“Never mind me, child. You forget that I can swim. If we manage to stick together, this belt will be a great help to me, as you will see. And now, Léonie, we can do nothing but cling to these rails and trust in God. Keep a good look out for the waves. When you see one rushing this way don’t try and stand up against it, it will only knock you backwards, but bend yourself, hold your breath, and put your head through it. Quick, have a care, child!” She utters these last words in a sharp warning tone as she tightens her grasp on Léonie’s hand. A dense dark wall seems to tower above them, a swirl and a rush is all she hears as a monster wave envelops her and Léonie in its folds. It tears the rail, to which her left hand clings, from her grasp. She feels herself lifted up like a straw, and borne forward by the resistless rush and volume of water. With the desperation of death in her clutch, her right hand still grips the still, cold fingers of her young companion, whose grasp has slackened altogether. A floating spar strikes her with some force. She clutches at it, but it sweeps past her, and is gone as the wave carries her ever onwards.
A sudden ebb in the resistless current as if by magic arrests her course. She feels herself dragged back along the line she has come. Then the volume of water abruptly leaves her, and her feet touch the deck again.
Gloria is up in a moment; she knows there is not a minute to spare. In her present position another such a billow would sweep her clear of the smack altogether into the raging sea.
“Jump up, Léonie!” she shouts, but Léonie never stirs. As Gloria tugs at her arm to try and arouse her, she knows by the dead weight of the girl’s body that Léonie is either dead or insensible.
With a supreme effort she raises the now helpless girl in her arms, and staggers forward to the cabin with her burden. A wave strikes her as she reaches it, and dashes her once more to the ground. For a second time she is swept like a straw along the deck, and for the second time the ebb arrests her progress, and leaves her in the same position as before.
“Oh God!” she gasps, “how long? This is indeed a living death.”
She still grasps the stiff, clammy fingers of the helpless girl, but hope has left her. She only now wishes that death may come, and come quickly.

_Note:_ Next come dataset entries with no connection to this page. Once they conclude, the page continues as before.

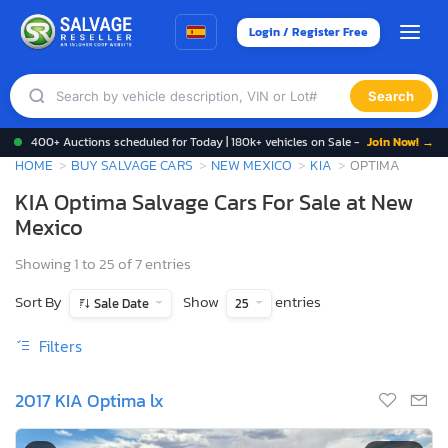
Login / Register Free
Search
400+ Auctions scheduled for Today | 180k+ vehicles on Sale -
Join Now! →
HOME
BUY SALVAGE CARS
NEW MEXICO
KIA
OPTIMA
KIA Optima Salvage Cars For Sale at New
Mexico
Showing 1 to 25 of 7 entries
Sort By
Show
entries
Sale Date
25
Filters
2017 KIA Optima lx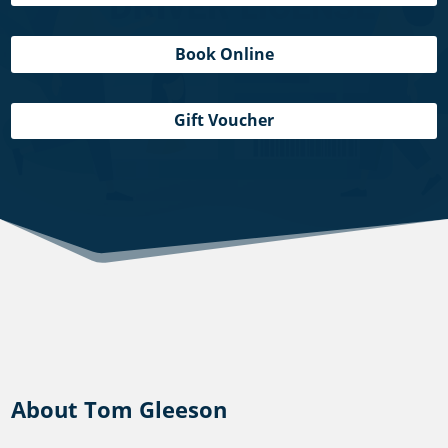
Book Online
Gift Voucher
About Tom Gleeson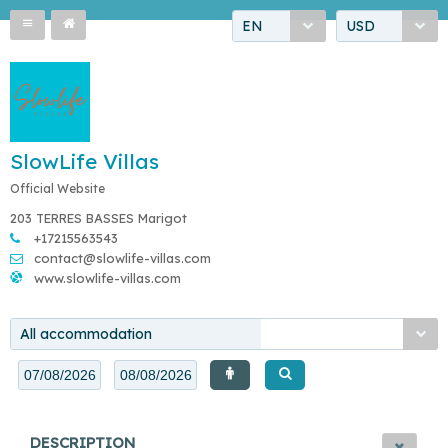
EN
USD
SlowLife Villas
Official Website
203 TERRES BASSES Marigot
+17215563543
contact@slowlife-villas.com
www.slowlife-villas.com
All accommodation
DESCRIPTION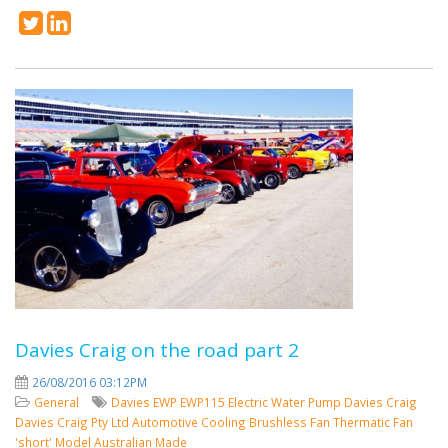
Davies Craig on the road part 2
26/08/2016 03:12PM
General
Davies
EWP
EWP115
Electric Water Pump
Davies Craig
Davies Craig Pty Ltd
Automotive Cooling
Brushless Fan
Thermatic Fan
'short' Model
Australian Made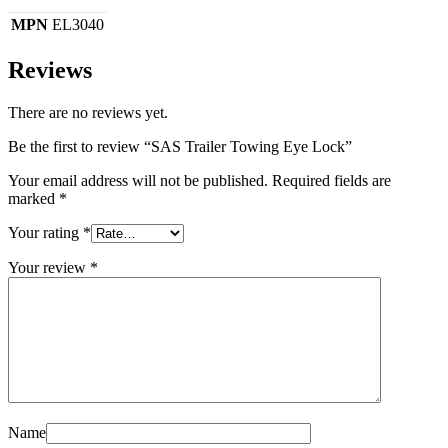
MPN
EL3040
Reviews
There are no reviews yet.
Be the first to review “SAS Trailer Towing Eye Lock”
Your email address will not be published.
Required fields are
marked
*
Your rating
*
Your review
*
Name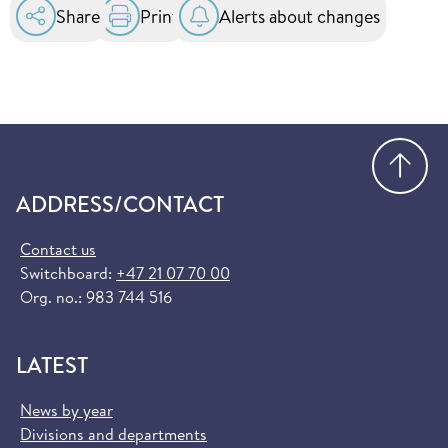
Share
Print
Alerts about changes
Go
ADDRESS/CONTACT
Contact us
Switchboard:
+47 21 07 70 00
Org. no.: 983 744 516
LATEST
News by year
Divisions and departments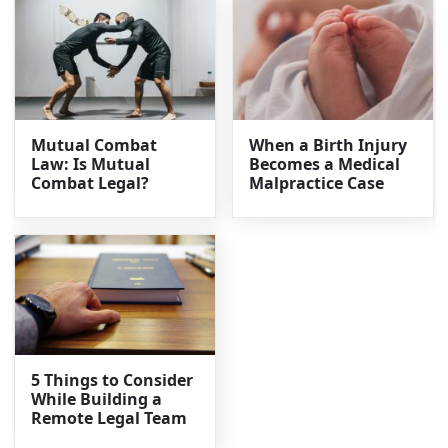
Mutual Combat
When a Birth Injury
Law: Is Mutual
Becomes a Medical
Combat Legal?
Malpractice Case
5 Things to Consider
While Building a
Remote Legal Team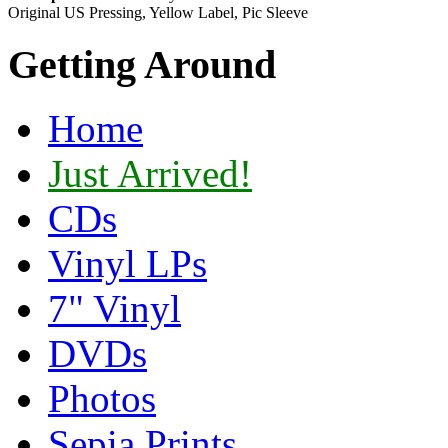
Original US Pressing, Yellow Label, Pic Sleeve
Getting Around
Home
Just Arrived!
CDs
Vinyl LPs
7" Vinyl
DVDs
Photos
Sepia Prints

There is a wild shriek ahead. It rises high above the wind’s roar. Then a ghastly, unearthly sound comes out of the blackness of night. Even on death’s threshold it awakes to attention the senses of Gloria de Lara. Through the blinding spray she strains the last glance on life which she feels is left to her. High above, like a huge black mountain rising suddenly out of the sea, looms a gigantic apparition. It towers above her like some fearful, unknown spectre. There is a flash of light in the air, a loud shout, a grating sound. Loud o’er all shrieks the tempest whistle, she feels the smack part from her, a mighty current sucks her beneath the waves; down, down it drags her into the bottomless abyss of the ocean’s awful crater, as the great ship sweeps forward on its course. Even in this moment of death’s agony Gloria’s brain is clear. She relaxes her grasp of Léonie, who, with the life-belt around her, has that one straw of hope to cling to. As the waters of the surging Atlantic sweep over her her last cry is to God; her last vision of the life which she is quitting, is the face of Evie Ravensdale.